Carter later explained that he had previously defined the nation’s highest office by its occupants immortalized with monuments.

“For the first time,” Carter told The New York Times, “I started comparing my own experiences and knowledge of government with the candidates, not against ‘the presidency’ and not against Thomas Jefferson and George Washington. It made it a whole lot easier.”

Adviser Hamilton Jordan crafted a detailed campaign plan calling for matching Carter’s outsider, good-government credentials to voters’ general disillusionment, even before Watergate. But the team still spoke and wrote in code, as if the “higher office” weren’t obvious.

It was reported during his campaign that Carter told family members around Christmas 1972 that he would run in 1976. Carter later wrote in a memoir that a visit from former Secretary of State Dean Rusk in early 1973 affirmed his leanings.

Carter described Rusk in adoring terms. “Our most distinguished Georgian,” Carter called the man who led the State Department during the Kennedy and Johnson administrations.

During another private confab in Atlanta, Rusk told Carter plainly: “Governor, I think you should run for president in 1976.” That, Carter wrote, “removed our remaining doubts.”

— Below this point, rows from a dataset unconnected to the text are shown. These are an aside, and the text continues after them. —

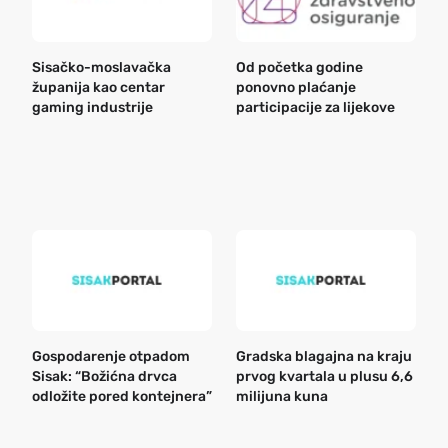
Sisačko-moslavačka
Od početka godine
B
županija kao centar
ponovno plaćanje
n
gaming industrije
participacije za lijekove
a
o
r
e
k
Gospodarenje otpadom
Gradska blagajna na kraju
B
Sisak: “Božićna drvca
prvog kvartala u plusu 6,6
n
odložite pored kontejnera”
milijuna kuna
a
o
r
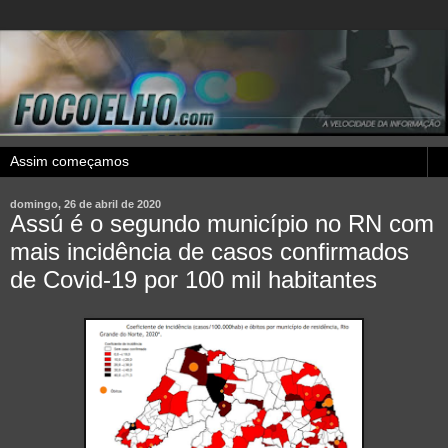
domingo, 26 de abril de 2020
Assú é o segundo município no RN com
mais incidência de casos confirmados
de Covid-19 por 100 mil habitantes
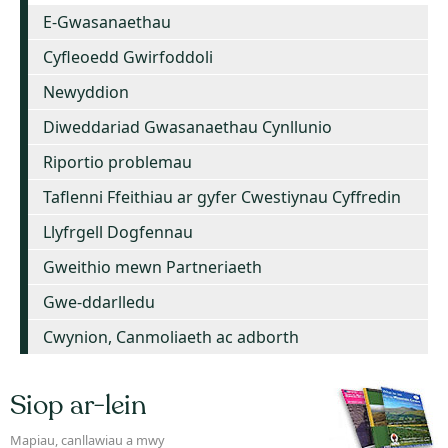
E-Gwasanaethau
Cyfleoedd Gwirfoddoli
Newyddion
Diweddariad Gwasanaethau Cynllunio
Riportio problemau
Taflenni Ffeithiau ar gyfer Cwestiynau Cyffredin
Llyfrgell Dogfennau
Gweithio mewn Partneriaeth
Gwe-ddarlledu
Cwynion, Canmoliaeth ac adborth
Siop ar-lein
Mapiau, canllawiau a mwy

Schale said the process is not always so involved.

“These are intensely competitive people already,” he said of governors, senators and others in high office. “If you’re wired in that capacity, it’s hard to step away from it.”

But Schale and Axelrod emphasized that circumstances matter.

“We judged what people felt was missing in our politics,” Axelrod said of Obama and his “Hope and Change” theme.

“He seemed uniquely positioned to answer that call ... where others were not,” Axelrod explained, alluding to Hillary Clinton’s long resume as a liability given voters' anger over the Iraq war and other matters by the end of George W. Bush’s presidency.

Republican Donald Trump countered in 2016, riding a populist wave of discontent after two Obama terms. Schale noted that Biden, then vice president, passed on 2016 in part because Obama privately backed Clinton's reprisal bid.

In 2020, though, a 77-year-old Biden came out of retirement specifically to hammer Trump as a threat to the “soul of the nation.” Biden won.

“Does he even run if it’s anybody but Trump in office? No way,” Schale said.

Now 80, the president appears to be running again. So is 76-year-old Trump. That’s drawn new messengers to the stage with what they hope is the right message.

“We’re ready — ready to move past the stale ideas and faded names of the past,” said Nikki Haley, the 51-year-old former U.N. ambassador, as she declared her underdog candidacy on Feb. 15.

The South Carolina Republican's call for “a new generation to lead us” echoed as a potential 2024 equivalent of the Georgia Democrat who told voters in his 1976 opening argument that “our trust has been betrayed.”

“Jimmy Carter showed us that you can go from a no-name to president in the span of 18 or 24 months,” said Jared Leopold, a top aide in Washington Gov. Jay Inslee's unsuccessful bid for Democrats' 2020 nomination.

“For people deciding whether to get in, it's a real inspiration,” Leopold continued, "and that's a real success of American democracy.”